Saved data entries
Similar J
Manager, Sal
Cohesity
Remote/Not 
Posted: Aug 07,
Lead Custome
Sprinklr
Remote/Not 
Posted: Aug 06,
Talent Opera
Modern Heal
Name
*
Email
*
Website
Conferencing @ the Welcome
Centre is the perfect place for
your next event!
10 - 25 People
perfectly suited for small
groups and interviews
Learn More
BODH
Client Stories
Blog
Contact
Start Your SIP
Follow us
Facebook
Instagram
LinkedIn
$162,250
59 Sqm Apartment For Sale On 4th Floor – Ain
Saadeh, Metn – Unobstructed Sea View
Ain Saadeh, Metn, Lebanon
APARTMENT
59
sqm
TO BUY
...
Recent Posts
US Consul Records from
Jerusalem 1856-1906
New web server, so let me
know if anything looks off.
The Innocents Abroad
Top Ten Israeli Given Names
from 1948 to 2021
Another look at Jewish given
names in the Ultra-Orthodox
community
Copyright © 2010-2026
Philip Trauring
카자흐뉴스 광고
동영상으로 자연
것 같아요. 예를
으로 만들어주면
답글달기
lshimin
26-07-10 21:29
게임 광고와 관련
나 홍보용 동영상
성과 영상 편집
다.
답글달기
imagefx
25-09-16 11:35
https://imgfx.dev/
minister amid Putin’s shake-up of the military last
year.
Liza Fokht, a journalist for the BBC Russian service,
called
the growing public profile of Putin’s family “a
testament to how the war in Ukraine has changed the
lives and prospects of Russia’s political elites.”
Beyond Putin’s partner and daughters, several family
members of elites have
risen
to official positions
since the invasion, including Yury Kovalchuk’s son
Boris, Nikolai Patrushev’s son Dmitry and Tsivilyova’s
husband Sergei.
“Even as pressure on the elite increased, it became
--
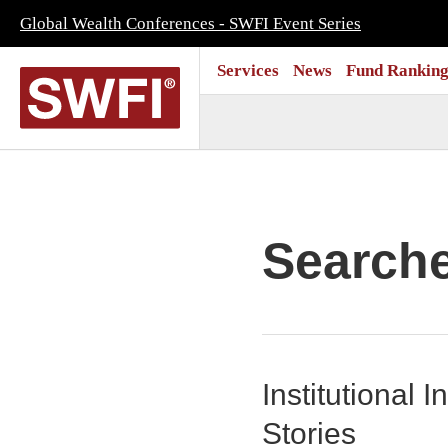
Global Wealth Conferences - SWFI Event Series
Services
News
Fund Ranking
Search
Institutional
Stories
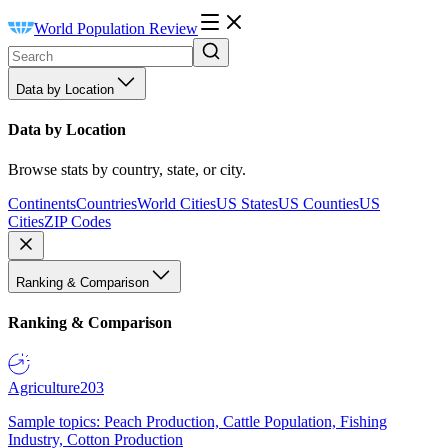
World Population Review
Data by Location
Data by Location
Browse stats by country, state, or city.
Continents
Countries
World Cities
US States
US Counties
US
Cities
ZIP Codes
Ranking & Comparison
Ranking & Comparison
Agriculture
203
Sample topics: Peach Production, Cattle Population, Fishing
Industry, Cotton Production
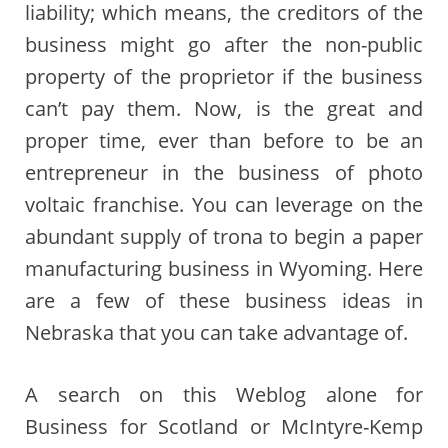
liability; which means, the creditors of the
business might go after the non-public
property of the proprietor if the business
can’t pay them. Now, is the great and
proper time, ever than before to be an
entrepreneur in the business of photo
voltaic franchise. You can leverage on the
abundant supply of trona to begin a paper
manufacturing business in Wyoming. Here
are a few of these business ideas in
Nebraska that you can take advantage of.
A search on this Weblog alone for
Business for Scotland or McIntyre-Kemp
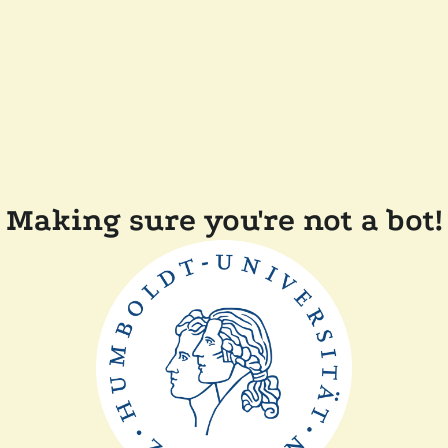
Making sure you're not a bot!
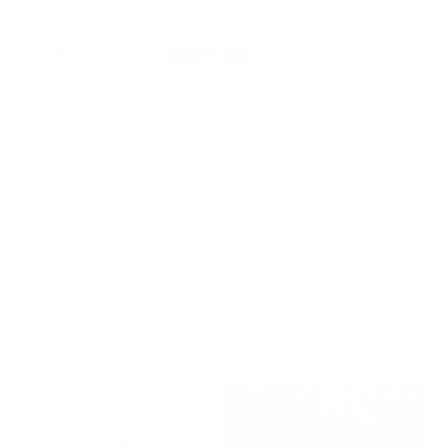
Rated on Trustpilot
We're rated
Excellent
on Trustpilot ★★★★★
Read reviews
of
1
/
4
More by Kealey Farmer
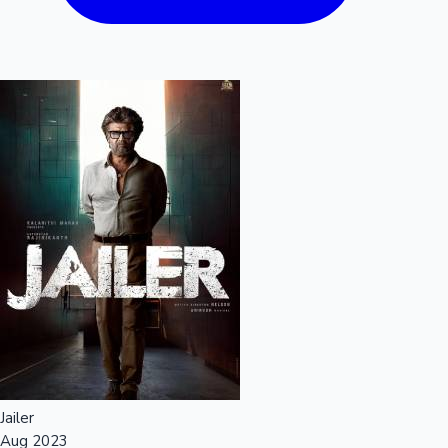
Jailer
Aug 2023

AIM OF THE TASK – Looking at the data above, return every line from the one with "26-07-10 21:29" down to the one with "since the invasion, including", exactly and inclusively.

TASK RESPONSE –
26-07-10 21:29
게임 광고와 관련
나 홍보용 동영상
성과 영상 편집
다.
답글달기
imagefx
25-09-16 11:35
https://imgfx.dev/
minister amid Putin’s shake-up of the military last
year.
Liza Fokht, a journalist for the BBC Russian service,
called
the growing public profile of Putin’s family “a
testament to how the war in Ukraine has changed the
lives and prospects of Russia’s political elites.”
Beyond Putin’s partner and daughters, several family
members of elites have
risen
to official positions
since the invasion, including Yury Kovalchuk’s son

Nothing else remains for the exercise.